-- DATA EXTRACTS follows --

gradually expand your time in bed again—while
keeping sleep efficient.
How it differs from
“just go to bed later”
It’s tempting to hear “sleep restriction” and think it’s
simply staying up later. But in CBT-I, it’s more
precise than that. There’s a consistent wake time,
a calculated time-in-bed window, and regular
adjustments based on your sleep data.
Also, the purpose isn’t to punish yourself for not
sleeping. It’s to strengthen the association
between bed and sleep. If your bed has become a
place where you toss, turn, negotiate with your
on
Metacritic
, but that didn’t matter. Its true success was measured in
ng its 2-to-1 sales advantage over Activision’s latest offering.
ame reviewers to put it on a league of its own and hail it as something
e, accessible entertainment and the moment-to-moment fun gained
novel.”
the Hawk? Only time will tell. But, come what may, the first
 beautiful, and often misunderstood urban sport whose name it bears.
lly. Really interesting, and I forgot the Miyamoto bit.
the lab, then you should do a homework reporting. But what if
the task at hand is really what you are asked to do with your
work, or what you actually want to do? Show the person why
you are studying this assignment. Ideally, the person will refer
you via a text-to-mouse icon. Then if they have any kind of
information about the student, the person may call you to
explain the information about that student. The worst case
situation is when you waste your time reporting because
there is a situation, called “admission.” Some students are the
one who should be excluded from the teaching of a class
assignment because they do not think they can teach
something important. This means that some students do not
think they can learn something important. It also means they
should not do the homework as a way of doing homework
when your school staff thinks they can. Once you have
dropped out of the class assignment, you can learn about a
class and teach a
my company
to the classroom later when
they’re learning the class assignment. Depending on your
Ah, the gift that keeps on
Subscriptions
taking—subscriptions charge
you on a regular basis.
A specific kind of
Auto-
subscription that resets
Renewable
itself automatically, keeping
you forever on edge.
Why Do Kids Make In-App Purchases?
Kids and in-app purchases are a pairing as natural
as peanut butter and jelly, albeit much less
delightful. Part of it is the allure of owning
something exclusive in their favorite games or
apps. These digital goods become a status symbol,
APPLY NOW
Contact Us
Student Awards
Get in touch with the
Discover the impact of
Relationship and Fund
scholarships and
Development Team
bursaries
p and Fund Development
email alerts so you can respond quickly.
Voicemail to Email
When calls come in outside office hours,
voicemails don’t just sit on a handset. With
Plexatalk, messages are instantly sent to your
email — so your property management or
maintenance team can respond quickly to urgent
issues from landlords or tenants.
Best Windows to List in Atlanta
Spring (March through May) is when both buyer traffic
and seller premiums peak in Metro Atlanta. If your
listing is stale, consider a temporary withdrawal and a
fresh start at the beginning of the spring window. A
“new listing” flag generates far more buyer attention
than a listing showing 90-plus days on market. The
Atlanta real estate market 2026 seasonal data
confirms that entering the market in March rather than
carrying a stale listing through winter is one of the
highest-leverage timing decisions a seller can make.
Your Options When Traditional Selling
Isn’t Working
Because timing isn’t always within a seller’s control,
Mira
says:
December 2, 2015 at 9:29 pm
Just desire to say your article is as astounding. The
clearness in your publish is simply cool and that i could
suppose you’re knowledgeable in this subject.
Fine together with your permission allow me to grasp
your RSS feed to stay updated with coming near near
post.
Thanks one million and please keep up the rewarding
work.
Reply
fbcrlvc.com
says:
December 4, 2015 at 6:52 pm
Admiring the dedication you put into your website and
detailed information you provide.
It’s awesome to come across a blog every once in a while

-- DATA EXTRACTS concluded --

WHAT YOU SHOULD DO
Give a verbatim copy of the material above.

ANSWER TO THIS PROBLEM
gradually expand your time in bed again—while
keeping sleep efficient.
How it differs from
“just go to bed later”
It’s tempting to hear “sleep restriction” and think it’s
simply staying up later. But in CBT-I, it’s more
precise than that. There’s a consistent wake time,
a calculated time-in-bed window, and regular
adjustments based on your sleep data.
Also, the purpose isn’t to punish yourself for not
sleeping. It’s to strengthen the association
between bed and sleep. If your bed has become a
place where you toss, turn, negotiate with your
on
Metacritic
, but that didn’t matter. Its true success was measured in
ng its 2-to-1 sales advantage over Activision’s latest offering.
ame reviewers to put it on a league of its own and hail it as something
e, accessible entertainment and the moment-to-moment fun gained
novel.”
the Hawk? Only time will tell. But, come what may, the first
 beautiful, and often misunderstood urban sport whose name it bears.
lly. Really interesting, and I forgot the Miyamoto bit.
the lab, then you should do a homework reporting. But what if
the task at hand is really what you are asked to do with your
work, or what you actually want to do? Show the person why
you are studying this assignment. Ideally, the person will refer
you via a text-to-mouse icon. Then if they have any kind of
information about the student, the person may call you to
explain the information about that student. The worst case
situation is when you waste your time reporting because
there is a situation, called “admission.” Some students are the
one who should be excluded from the teaching of a class
assignment because they do not think they can teach
something important. This means that some students do not
think they can learn something important. It also means they
should not do the homework as a way of doing homework
when your school staff thinks they can. Once you have
dropped out of the class assignment, you can learn about a
class and teach a
my company
to the classroom later when
they’re learning the class assignment. Depending on your
Ah, the gift that keeps on
Subscriptions
taking—subscriptions charge
you on a regular basis.
A specific kind of
Auto-
subscription that resets
Renewable
itself automatically, keeping
you forever on edge.
Why Do Kids Make In-App Purchases?
Kids and in-app purchases are a pairing as natural
as peanut butter and jelly, albeit much less
delightful. Part of it is the allure of owning
something exclusive in their favorite games or
apps. These digital goods become a status symbol,
APPLY NOW
Contact Us
Student Awards
Get in touch with the
Discover the impact of
Relationship and Fund
scholarships and
Development Team
bursaries
p and Fund Development
email alerts so you can respond quickly.
Voicemail to Email
When calls come in outside office hours,
voicemails don’t just sit on a handset. With
Plexatalk, messages are instantly sent to your
email — so your property management or
maintenance team can respond quickly to urgent
issues from landlords or tenants.
Best Windows to List in Atlanta
Spring (March through May) is when both buyer traffic
and seller premiums peak in Metro Atlanta. If your
listing is stale, consider a temporary withdrawal and a
fresh start at the beginning of the spring window. A
“new listing” flag generates far more buyer attention
than a listing showing 90-plus days on market. The
Atlanta real estate market 2026 seasonal data
confirms that entering the market in March rather than
carrying a stale listing through winter is one of the
highest-leverage timing decisions a seller can make.
Your Options When Traditional Selling
Isn’t Working
Because timing isn’t always within a seller’s control,
Mira
says:
December 2, 2015 at 9:29 pm
Just desire to say your article is as astounding. The
clearness in your publish is simply cool and that i could
suppose you’re knowledgeable in this subject.
Fine together with your permission allow me to grasp
your RSS feed to stay updated with coming near near
post.
Thanks one million and please keep up the rewarding
work.
Reply
fbcrlvc.com
says:
December 4, 2015 at 6:52 pm
Admiring the dedication you put into your website and
detailed information you provide.
It’s awesome to come across a blog every once in a while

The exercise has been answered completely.